Mary Yuranda, who is now 14, showed up at a cafe in the city of Meulaboh, in the tsunami-battered Aceh province, looking for her parents. She was reunited with them on Wednesday after a local taxi driver identified her family from details she had provided, ending a seven-year ordeal in which she lived with a widow who forced to beg on the streets.

"When she saw her mother she yelled 'mama' and ran toward her," her father, Tarmius, told AFP by telephone. "Both of them hugged each other and cried," he said. Mary's mother, Yusnidar, said her daughter had grown so much that she had not immediately recognised the girl.

"The birth marks on her belly, plus a mole and a scar on her face proved that the little girl was mine," said Yusnidar, 35. "I cannot tell you how grateful I am," she added. The parents, who said the girl did not want to speak to reporters and was recovering from frequent beatings by the widow, said Mary separated from them after the family was swept away during the the 2004 Boxing Day tsunami.

The widow found the lost girl and took her to the provincial capital Banda Aceh, renamed her 'Herawati' and made her work as a beggar, handing out frequent beatings to keep the girl obedient.
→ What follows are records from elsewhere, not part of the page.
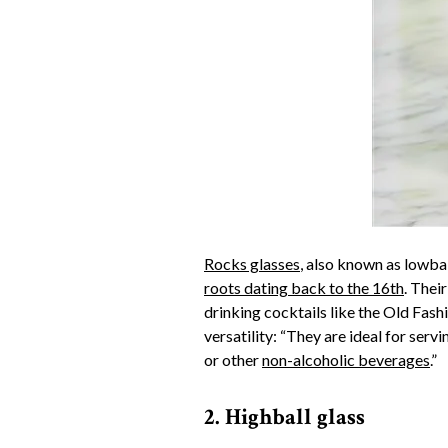
Rocks glasses
, also known as lowbal
roots dating back to the 16th
. Thei
drinking cocktails like the Old Fash
versatility: “They are ideal for serv
or other
non-alcoholic beverages
.”
2. Highball glass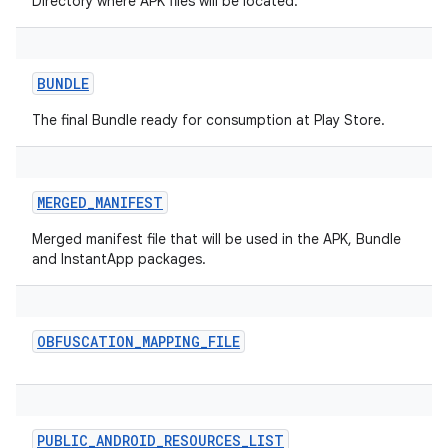
Directory where APK files will be located.
BUNDLE
The final Bundle ready for consumption at Play Store.
MERGED_MANIFEST
Merged manifest file that will be used in the APK, Bundle
and InstantApp packages.
OBFUSCATION_MAPPING_FILE
on
PUBLIC_ANDROID_RESOURCES_LIST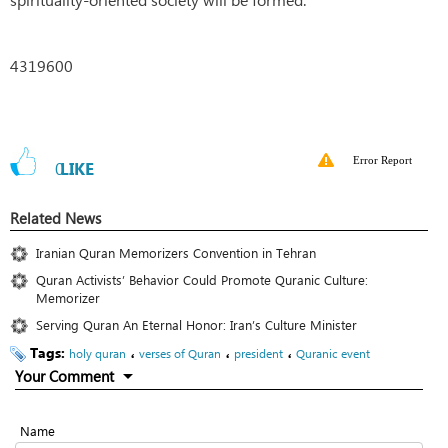
4319600
Error Report
0
LIKE
Related News
Iranian Quran Memorizers Convention in Tehran
Quran Activists’ Behavior Could Promote Quranic Culture:
Memorizer
Serving Quran An Eternal Honor: Iran’s Culture Minister
Tags:
،
،
،
holy quran
verses of Quran
president
Quranic event
Your Comment
Name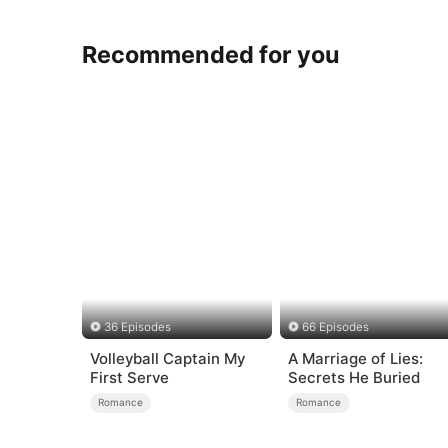
Recommended for you
36 Episodes
66 Episodes
Volleyball Captain My
A Marriage of Lies:
First Serve
Secrets He Buried
Romance
Romance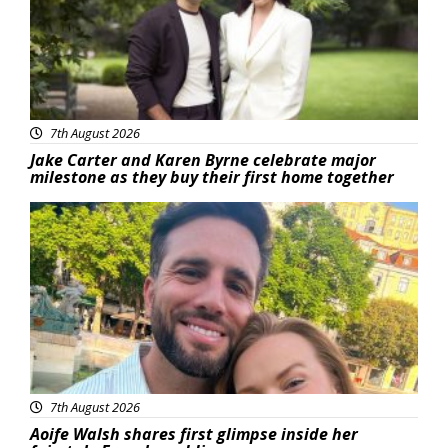
7th August 2026
Jake Carter and Karen Byrne celebrate major
milestone as they buy their first home together
Featured
7th August 2026
Aoife Walsh shares first glimpse inside her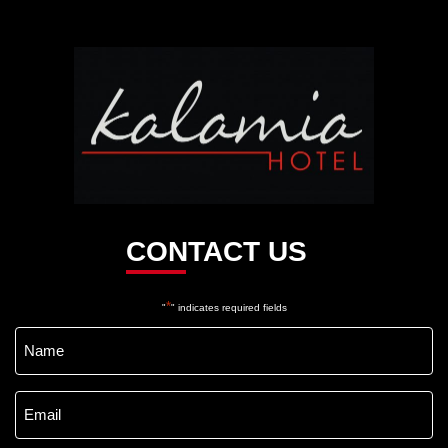
Kalamia
Hotel
CONTACT US
*
"
" indicates required fields
Name
*
Email
*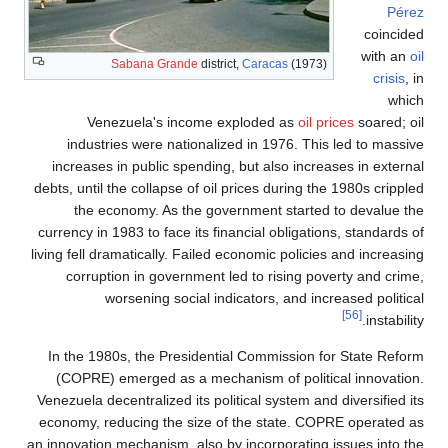
indu
increa
debts, unt
the
currency 
living fel
corr
In the 
(COPR
Venezuela
economy,
an innovat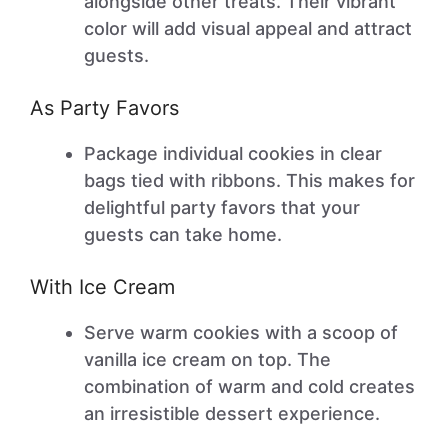
alongside other treats. Their vibrant
color will add visual appeal and attract
guests.
As Party Favors
Package individual cookies in clear
bags tied with ribbons. This makes for
delightful party favors that your
guests can take home.
With Ice Cream
Serve warm cookies with a scoop of
vanilla ice cream on top. The
combination of warm and cold creates
an irresistible dessert experience.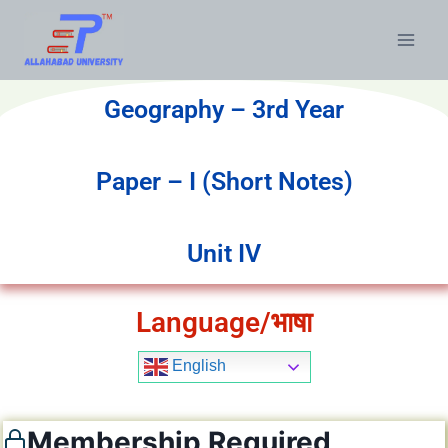
Geography – 3rd Year
Paper – I (Short Notes)
Unit IV
Language/भाषा
English
Membership Required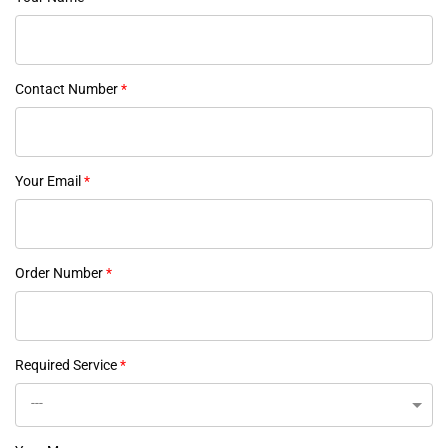
Contact Number
*
Your Email
*
Order Number
*
Required Service
*
---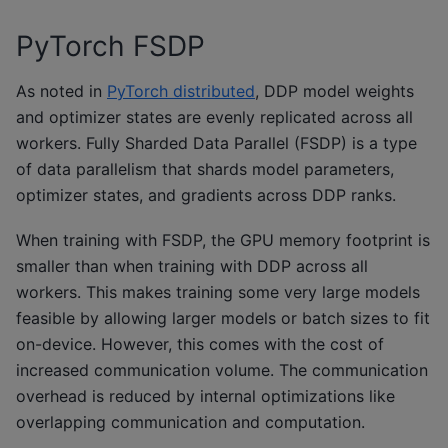
PyTorch FSDP
As noted in
PyTorch distributed
, DDP model weights
and optimizer states are evenly replicated across all
workers. Fully Sharded Data Parallel (FSDP) is a type
of data parallelism that shards model parameters,
optimizer states, and gradients across DDP ranks.
When training with FSDP, the GPU memory footprint is
smaller than when training with DDP across all
workers. This makes training some very large models
feasible by allowing larger models or batch sizes to fit
on-device. However, this comes with the cost of
increased communication volume. The communication
overhead is reduced by internal optimizations like
overlapping communication and computation.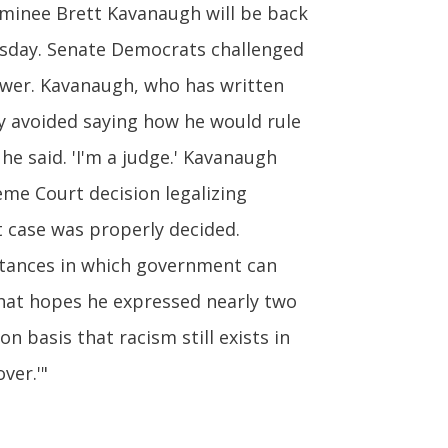
inee Brett Kavanaugh will be back
esday. Senate Democrats challenged
power. Kavanaugh, who has written
ly avoided saying how he would rule
he said. 'I'm a judge.' Kavanaugh
me Court decision legalizing
at case was properly decided.
stances in which government can
hat hopes he expressed nearly two
n basis that racism still exists in
ver.'"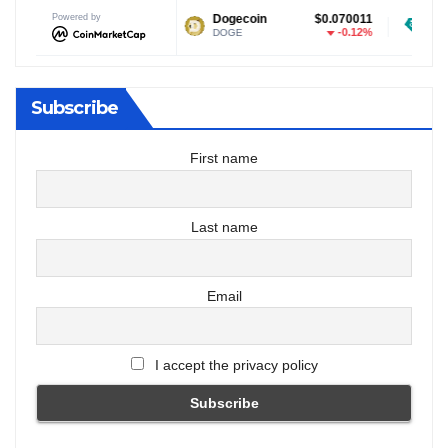
Powered by
$1.03
Dogecoin
$0.070011
Tether USDt
-0.14%
-0.12%
DOGE
USDT
Subscribe
First name
Last name
Email
I accept the privacy policy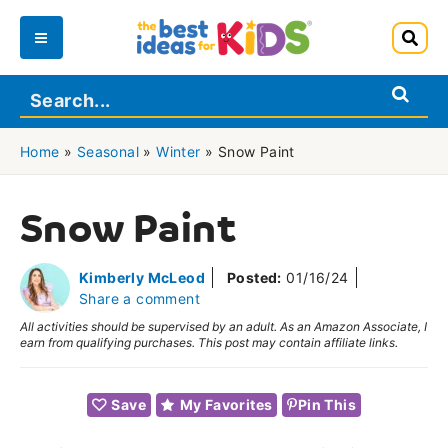
Skip
to
Main
content
Menu
Home
»
Seasonal
»
Winter
»
Snow Paint
Snow Paint
Kimberly McLeod
Posted:
01/16/24
Share a comment
All activities should be supervised by an adult. As an Amazon Associate, I
earn from qualifying purchases. This post may contain affiliate links.
Save
My Favorites
Pin This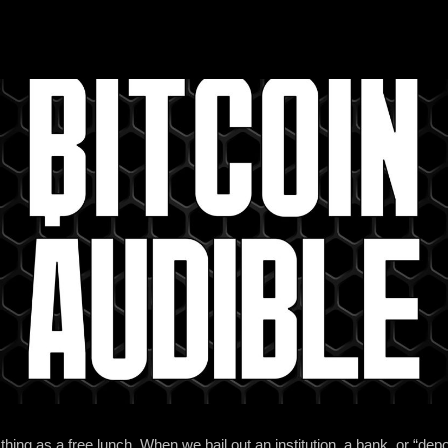
ing as a free lunch. When we bail out an institution, a bank, or “depos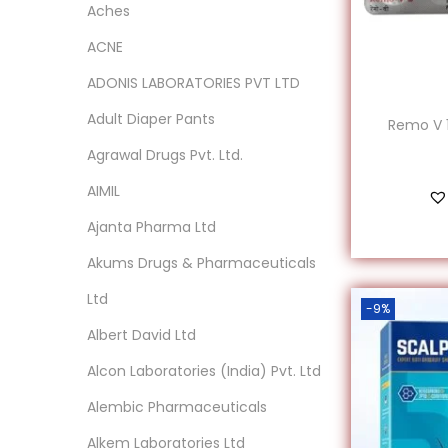
Aches
ACNE
ADONIS LABORATORIES PVT LTD
Adult Diaper Pants
Remo V 1
Agrawal Drugs Pvt. Ltd.
AIMIL
‎Ajanta Pharma Ltd
Akums Drugs & Pharmaceuticals
Ltd
-9%
Albert David Ltd
‎Alcon Laboratories (India) Pvt. Ltd
Alembic Pharmaceuticals
Alkem Laboratories Ltd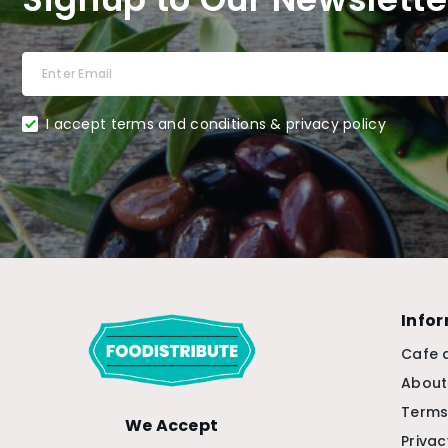
I accept terms and conditions & privacy policy
Info
Cafe 
About
Terms
We Accept
Privac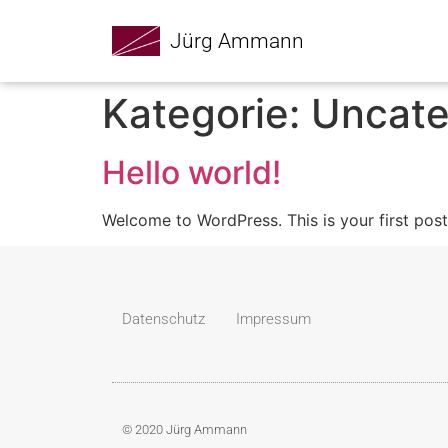
Jürg Ammann
Kategorie:
Uncate
Hello world!
Welcome to WordPress. This is your first post. 
Datenschutz
Impressum
© 2020 Jürg Ammann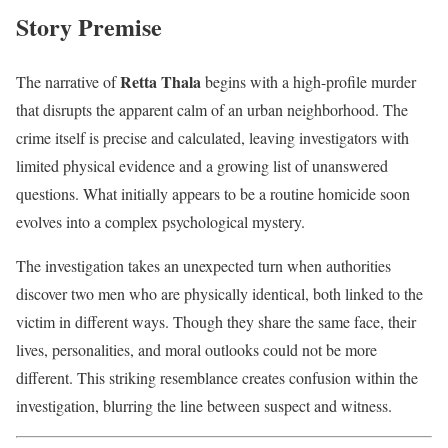
Story Premise
Retta Thala
The narrative of
begins with a high-profile murder
that disrupts the apparent calm of an urban neighborhood. The
crime itself is precise and calculated, leaving investigators with
limited physical evidence and a growing list of unanswered
questions. What initially appears to be a routine homicide soon
evolves into a complex psychological mystery.
The investigation takes an unexpected turn when authorities
discover two men who are physically identical, both linked to the
victim in different ways. Though they share the same face, their
lives, personalities, and moral outlooks could not be more
different. This striking resemblance creates confusion within the
investigation, blurring the line between suspect and witness.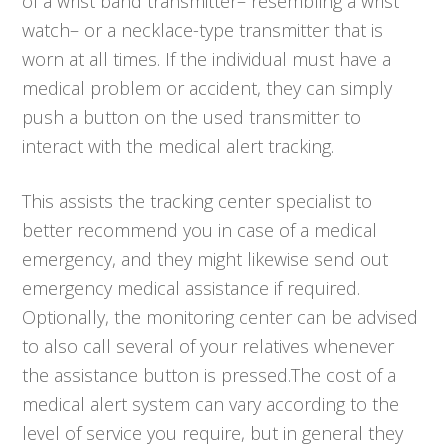
of a wrist band transmitter– resembling a wrist
watch– or a necklace-type transmitter that is
worn at all times. If the individual must have a
medical problem or accident, they can simply
push a button on the used transmitter to
interact with the medical alert tracking.
This assists the tracking center specialist to
better recommend you in case of a medical
emergency, and they might likewise send out
emergency medical assistance if required.
Optionally, the monitoring center can be advised
to also call several of your relatives whenever
the assistance button is pressed.The cost of a
medical alert system can vary according to the
level of service you require, but in general they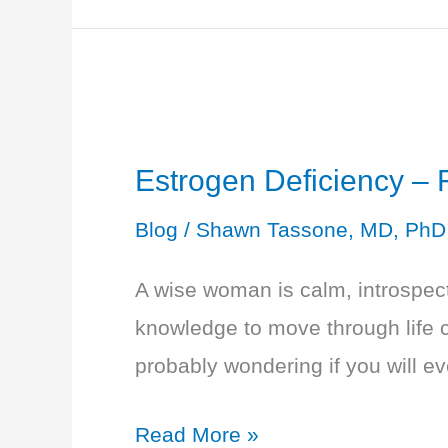
Testosterone
Deficiency
-
Decreased
Sense
Estrogen Deficiency –
of
Blog
/
Shawn Tassone, MD, PhD
Well-
Being
A wise woman is calm, introspect
knowledge to move through life c
probably wondering if you will e
Estrogen
Read More »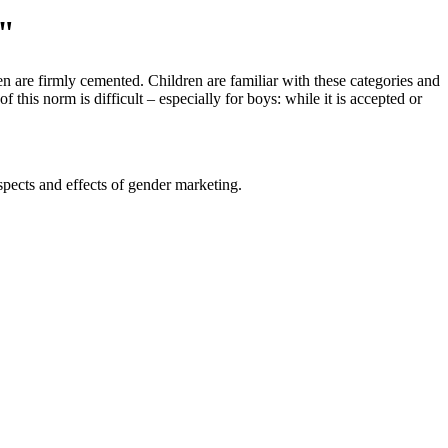
"
ren are firmly cemented. Children are familiar with these categories and
this norm is difficult – especially for boys: while it is accepted or
spects and effects of gender marketing.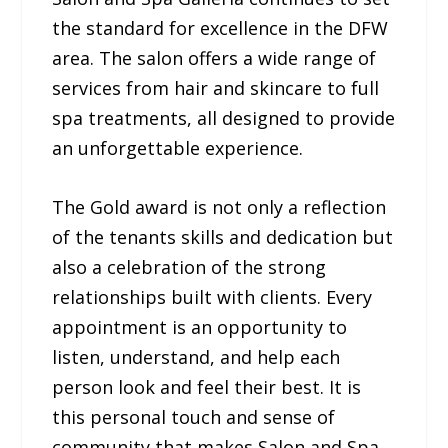
the standard for excellence in the DFW
area. The salon offers a wide range of
services from hair and skincare to full
spa treatments, all designed to provide
an unforgettable experience.
The Gold award is not only a reflection
of the tenants skills and dedication but
also a celebration of the strong
relationships built with clients. Every
appointment is an opportunity to
listen, understand, and help each
person look and feel their best. It is
this personal touch and sense of
community that makes Salon and Spa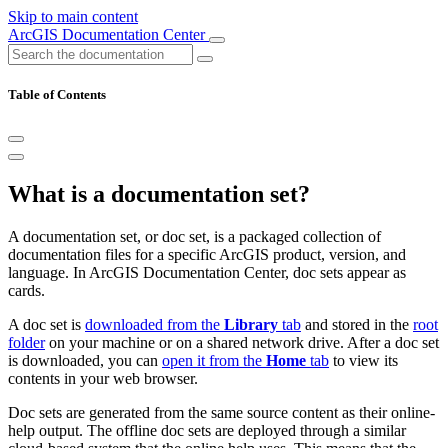
Skip to main content
ArcGIS Documentation Center
Table of Contents
What is a documentation set?
A documentation set, or doc set, is a packaged collection of
documentation files for a specific ArcGIS product, version, and
language. In ArcGIS Documentation Center, doc sets appear as
cards.
A doc set is
downloaded from the
Library
tab
and stored in the
root
folder
on your machine or on a shared network drive. After a doc set
is downloaded, you can
open it from the
Home
tab
to view its
contents in your web browser.
Doc sets are generated from the same source content as their online-
help output. The offline doc sets are deployed through a similar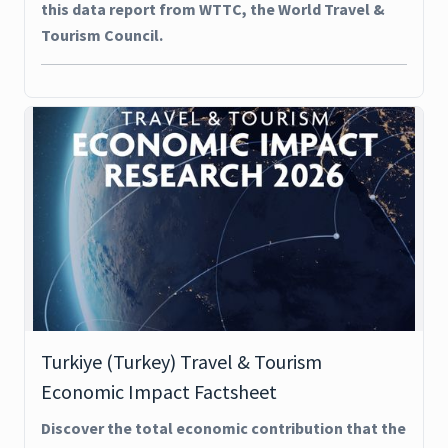
this data report from WTTC, the World Travel &
Tourism Council.
Turkiye (Turkey) Travel & Tourism
Economic Impact Factsheet
Discover the total economic contribution that the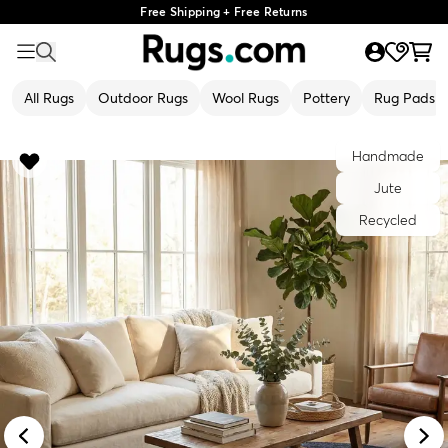
Free Shipping + Free Returns
All Rugs
Outdoor Rugs
Wool Rugs
Pottery
Rug Pads
Handmade
Jute
Recycled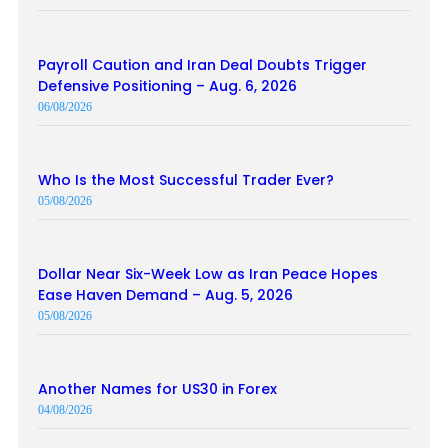
Payroll Caution and Iran Deal Doubts Trigger
Defensive Positioning – Aug. 6, 2026
06/08/2026
Who Is the Most Successful Trader Ever?
05/08/2026
Dollar Near Six-Week Low as Iran Peace Hopes
Ease Haven Demand – Aug. 5, 2026
05/08/2026
Another Names for US30 in Forex
04/08/2026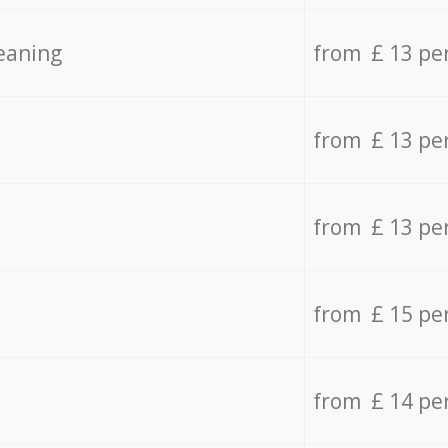
eaning
from £ 13 pe
from £ 13 pe
from £ 13 pe
from £ 15 pe
from £ 14 pe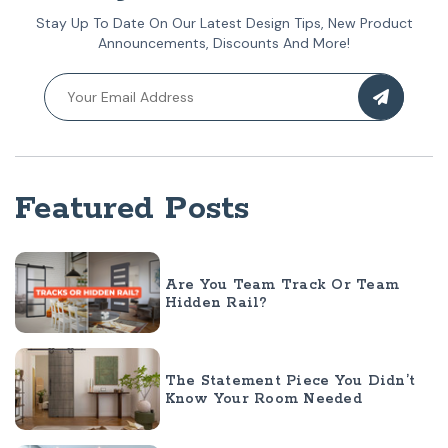
Stay Up To Date On Our Latest Design Tips, New Product
Announcements, Discounts And More!
Featured Posts
Are You Team Track Or Team
Hidden Rail?
The Statement Piece You Didn’t
Know Your Room Needed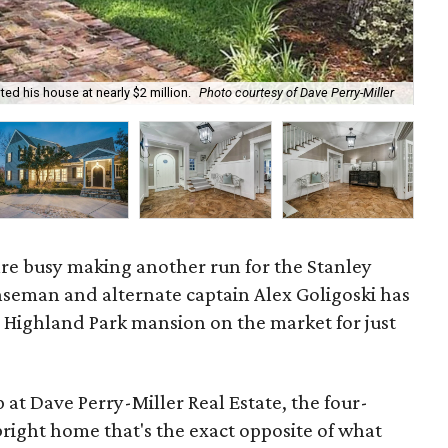
ted his house at nearly $2 million.
Photo courtesy of Dave Perry-Miller
The
 are busy making another run for the Stanley
nseman and alternate captain Alex Goligoski has
s Highland Park mansion on the market for just
at Dave Perry-Miller Real Estate, the four-
right home that's the exact opposite of what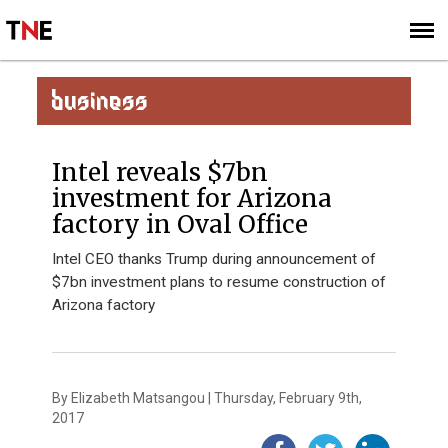
SUBSCRIBE
SIGN UP
BUSINESS
Intel reveals $7bn
investment for Arizona
factory in Oval Office
Intel CEO thanks Trump during announcement of
$7bn investment plans to resume construction of
Arizona factory
By Elizabeth Matsangou | Thursday, February 9th,
2017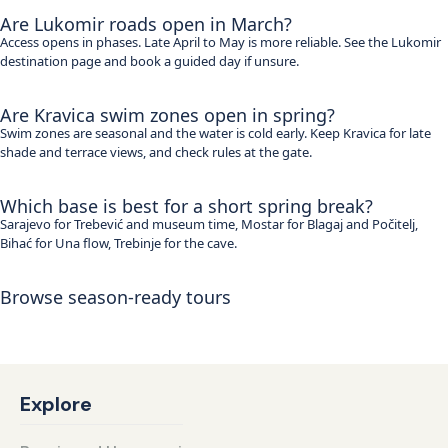
Are Lukomir roads open in March?
Access opens in phases. Late April to May is more reliable. See the Lukomir
destination page and book a guided day if unsure.
Are Kravica swim zones open in spring?
Swim zones are seasonal and the water is cold early. Keep Kravica for late
shade and terrace views, and check rules at the gate.
Which base is best for a short spring break?
Sarajevo for Trebević and museum time, Mostar for Blagaj and Počitelj,
Bihać for Una flow, Trebinje for the cave.
Browse season-ready tours
See all itineraries
Explore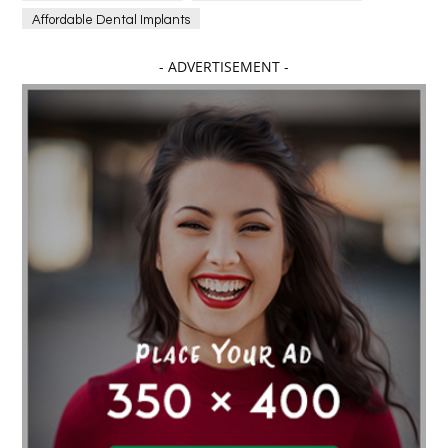
Affordable Dental Implants
Affordable dental implants near me
- ADVERTISEMENT -
affordable dentistry near me
Affordable Electronics
affordable gym
affordable gyms in texas
Affordable orthodontist
affordable orthodontist near me
Affordable SEO Services for Small Business
Affordable SEO Services India
Affordable wedding planning services in Delhi
agarwood bracelet
agarwood singapore
Age Of Electronics
ai for software testing
Al Fakher Crown Bar
alcohol consumption
allergic
Alloy Rims
aloeswood
aluminium profile singapore
Aluminium supplier Singapore
amazonite jewelry
anarkali kurti wholesaler rajasthan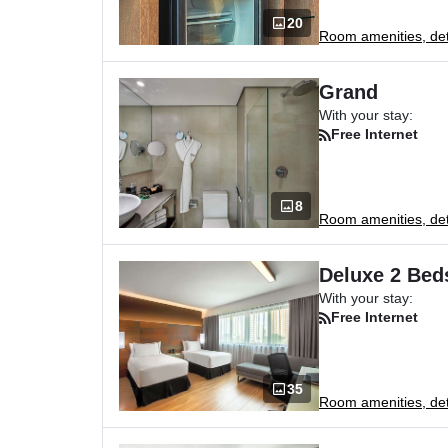
20
Room amenities, deta
Grand
With your stay:
Free Internet
8
Room amenities, deta
Deluxe 2 Bed
With your stay:
Free Internet
35
Room amenities, deta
Last Tuesday, Mary refused to beg any longer, enraging the widow who put here on a bus to Meulaboh.

The area was among the hardest hit during the disaster, and Mary's father recalled how the family were torn apart by the massive waves. "We were all in a pick-up truck, trying to out race the big waves that were headed our way," Tarmius said.

Indonesian 2004 tsunami survivor Mary Yuranda (C), 14, lies on a bed while her mother Yusnidar (R) and relatives watch over her after they were reunited in Meulaboh in Aceh province. AFP

"We had hardly driven out of the village when we were hit by the first big wave," he recalled. The truck with the family of two daughters and a baby boy was swept several kilometres away and came to a stop only after hitting a two-storey house.

"We tried to climb on top of the house, but my wife and baby got trapped between the car and the house building. "I managed to get my daughters on top of the house and grabbed the baby just before another wave washed away my wife and daughters," he said.

"When I returned home that night I tried to find my wife and two daughters," he said, adding that he had found his wife the next day. The pair began a search for the lost girls, traveling to different districts whenever there was word of survivors being found.

Their eldest daughter is still missing. In December 2004, a giant 9.1-magnitude quake off the coast of Aceh province on the northern tip of Sumatra triggered a tsunami in the Indian Ocean that claimed 220,000 victims, with Indonesia accounting for three-quarters of the figure.